The head of Portugal’s national association of farmers CAP asked Prime Minister Pedro Passos Coelho Tuesday for “urgent measures” to fight the worsening drought.
With no significant rainfall in February, the situation of extreme drought across mainland Portugal is now severe, the worst in the last 80 years.
Speaking to reporters after a meeting with the prime minister, João Machado said he had underlined the need for quick action to release European Union aid funds.
According to Rui Rodrigues of the National Hydro Resource Information System, most of the country is now afflicted by drought with levels of dam stored water remaining in line or below previous years.
“The majority of storage facilities in the north of the country are below average, even while this position has been registered in four of the last ten years,” Rodrigues said.
“Based on significant scale dams, mainland Portugal has around 11 km3 of water storage capacity of which some 70% are filled,” he added.
Rodrigues had stated recently that a rainy February was needed to reverse the situation. If the weather were the same in February, as it had been in January, the country would be officially under extreme drought.

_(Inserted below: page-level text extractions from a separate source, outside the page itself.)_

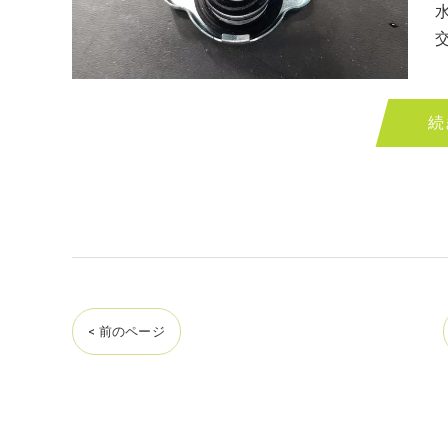
続
< 前のページ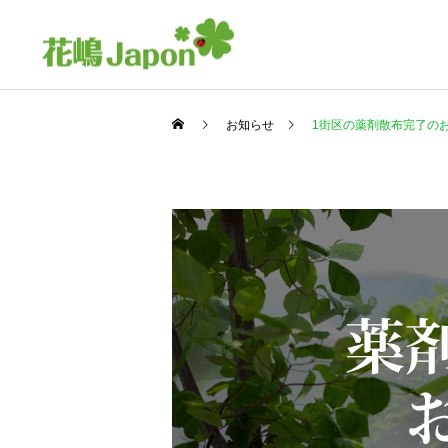
お知らせ
1街区の薬剤散布完了の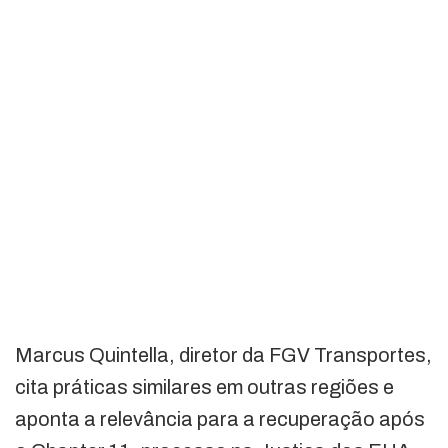
Marcus Quintella, diretor da FGV Transportes,
cita práticas similares em outras regiões e
aponta a relevância para a recuperação após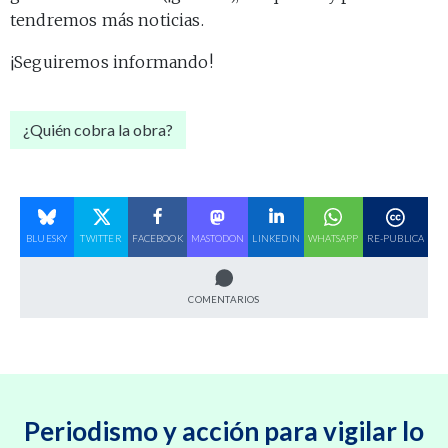
tendremos más noticias.
¡Seguiremos informando!
¿Quién cobra la obra?
BLUESKY
TWITTER
FACEBOOK
MASTODON
LINKEDIN
WHATSAPP
RE-PUBLICA
COMENTARIOS
Periodismo y acción para vigilar lo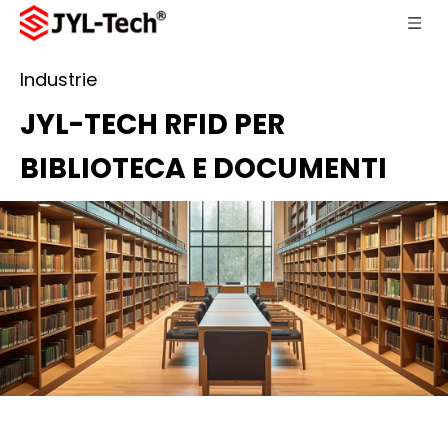
Industrie
JYL-TECH RFID PER
BIBLIOTECA E DOCUMENTI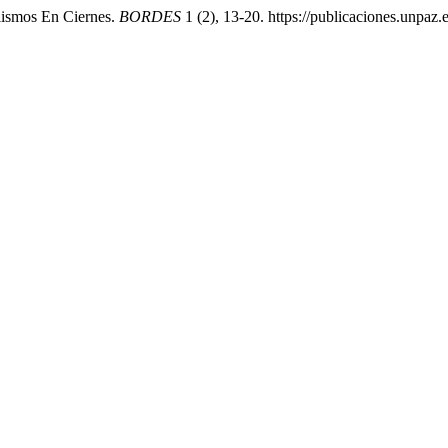
lismos En Ciernes.
BORDES
1 (2), 13-20. https://publicaciones.unpaz.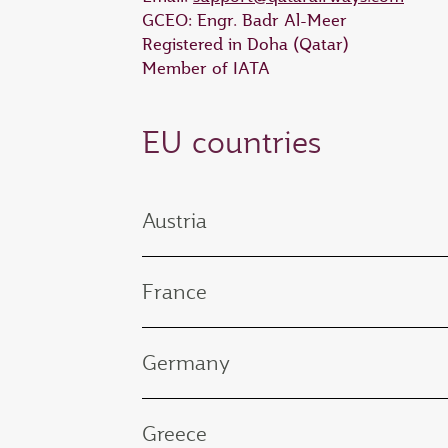
GCEO: Engr. Badr Al-Meer
Registered in Doha (Qatar)
Member of IATA
EU countries
Austria
France
Germany
Greece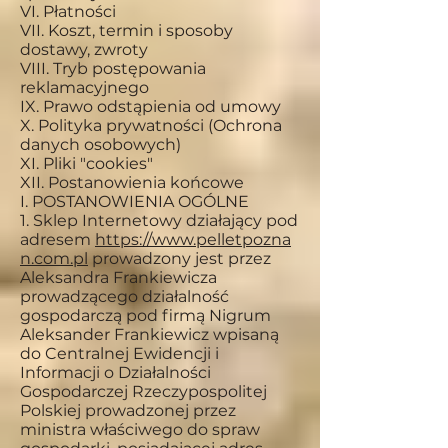
VI. Płatności
VII. Koszt, termin i sposoby
dostawy, zwroty
VIII. Tryb postępowania
reklamacyjnego
IX. Prawo odstąpienia od umowy
X. Polityka prywatności (Ochrona
danych osobowych)
XI. Pliki "cookies"
XII. Postanowienia końcowe
I. POSTANOWIENIA OGÓLNE
1. Sklep Internetowy działający pod
adresem
https://
www.pelletpozna
n.com.pl
prowadzony jest przez
Aleksandra Frankiewicza
prowadzącego działalność
gospodarczą pod firmą Nigrum
Aleksander Frankiewicz wpisaną
do Centralnej Ewidencji i
Informacji o Działalności
Gospodarczej Rzeczypospolitej
Polskiej prowadzonej przez
ministra właściwego do spraw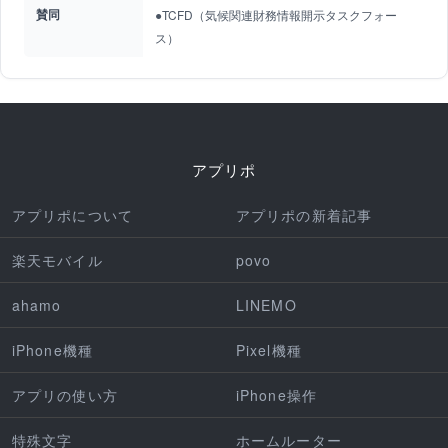
賛同
●TCFD（気候関連財務情報開示タスクフォー
ス）
アプリポ
アプリポについて
アプリポの新着記事
楽天モバイル
povo
ahamo
LINEMO
iPhone機種
Pixel機種
アプリの使い方
iPhone操作
特殊文字
ホームルーター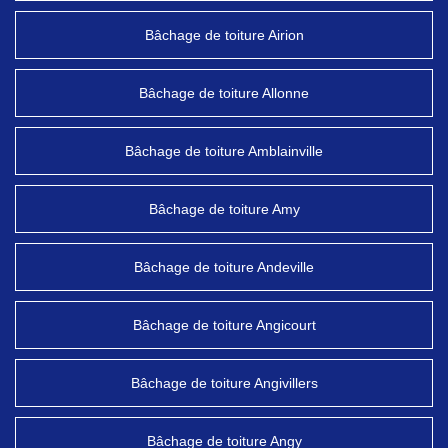
Bâchage de toiture Airion
Bâchage de toiture Allonne
Bâchage de toiture Amblainville
Bâchage de toiture Amy
Bâchage de toiture Andeville
Bâchage de toiture Angicourt
Bâchage de toiture Angivillers
Bâchage de toiture Angy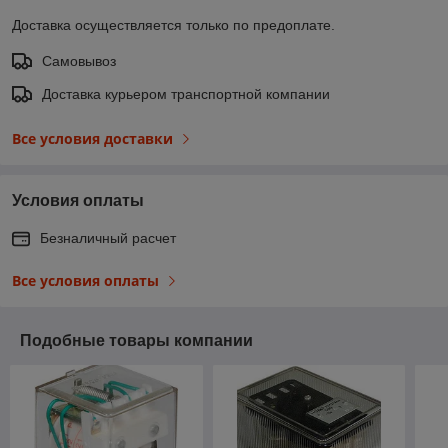
Доставка осуществляется только по предоплате.
Самовывоз
Доставка курьером транспортной компании
Все условия доставки
Условия оплаты
Безналичный расчет
Все условия оплаты
Подобные товары компании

For meteorologist Manuel Costa Alves, it is extremely important that the next few months bring rain, but he said that “once winter rainfall is lost, the rainfall from spring is never enough to reverse the situation.”
Highlighting the fact that October was extremely warm, the meteorologist said that December “normally contributes with a large amount of precipitation across the country,” but this year it has been virtually zero.

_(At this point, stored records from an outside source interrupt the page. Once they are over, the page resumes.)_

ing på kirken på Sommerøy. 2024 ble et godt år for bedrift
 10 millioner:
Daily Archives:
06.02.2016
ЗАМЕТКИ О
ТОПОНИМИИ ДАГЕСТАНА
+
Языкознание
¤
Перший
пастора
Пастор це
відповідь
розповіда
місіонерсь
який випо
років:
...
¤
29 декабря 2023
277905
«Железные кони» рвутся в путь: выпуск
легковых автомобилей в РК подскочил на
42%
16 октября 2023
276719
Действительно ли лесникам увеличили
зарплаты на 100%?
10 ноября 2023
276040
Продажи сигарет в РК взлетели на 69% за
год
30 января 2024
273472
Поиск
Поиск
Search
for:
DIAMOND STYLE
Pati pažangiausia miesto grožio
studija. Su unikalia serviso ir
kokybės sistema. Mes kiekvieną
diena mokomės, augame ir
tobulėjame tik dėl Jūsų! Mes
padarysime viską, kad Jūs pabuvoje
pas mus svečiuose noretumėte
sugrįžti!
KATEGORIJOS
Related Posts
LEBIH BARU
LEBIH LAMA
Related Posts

“Data for the end of December showed 83 % of the territory suffering weak drought, 6 % with moderate drought, 8% as normal and 3% as humid,” he said.

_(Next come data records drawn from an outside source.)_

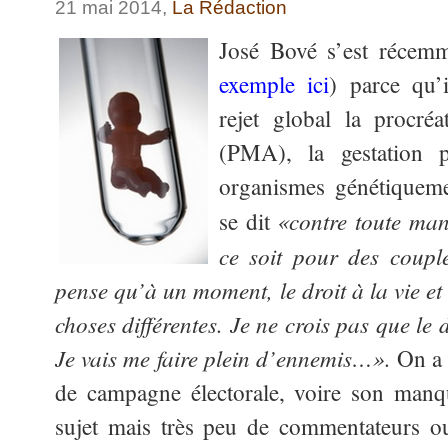
21 mai 2014,
La Rédaction
José Bové s’est récemme
exemple ic
i
) parce qu’
rejet global la procréa
(PMA), la gestation 
organismes génétiquem
«contre toute man
se dit
ce soit pour des coupl
pense qu’à un moment, le droit à la vie et 
choses différentes. Je ne crois pas que le d
Je vais me faire plein d’ennemis…».
On a 
de campagne électorale, voire son manq
sujet mais très peu de commentateurs o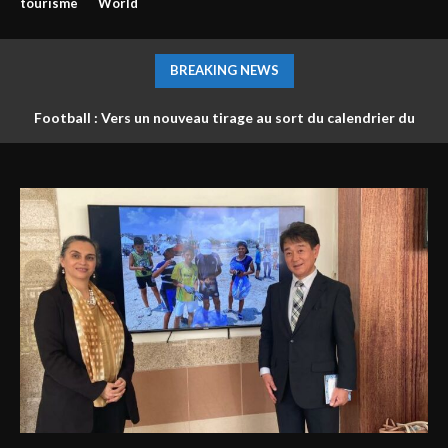
tourisme
World
BREAKING NEWS
Football : Vers un nouveau tirage au sort du calendrier du
championnat ?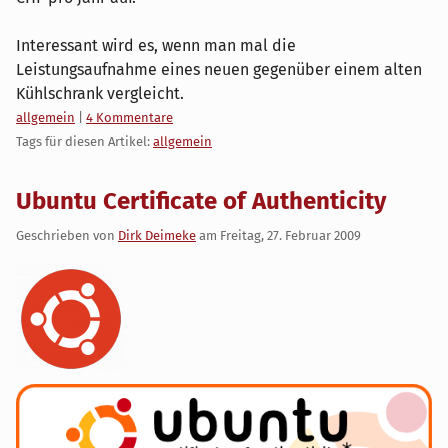
Interessant wird es, wenn man mal die
Leistungsaufnahme eines neuen gegenüber einem alten
Kühlschrank vergleicht.
Kategorien:
allgemein
|
4 Kommentare
Tags für diesen Artikel:
allgemein
Ubuntu Certificate of Authenticity
Geschrieben von
Dirk Deimeke
am
Freitag, 27. Februar 2009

The meteorologist also said that a drought situation is an “inherent risk” of mainland Portugal’s climate, adding that the last major drought occurred in 2004/2005.
“The 2004/2005 drought was the most intense since 1941. It must be brought to attention because it was very intense and caused damages and loss to many activities,” he said.
The lack of rain in the southern region of Algarve, one of the most drought affect areas, is producing smaller oranges, which are refused by the market. This is causing a strong drop in turnover for farmers and could lead to bankruptcy, a sector representative said.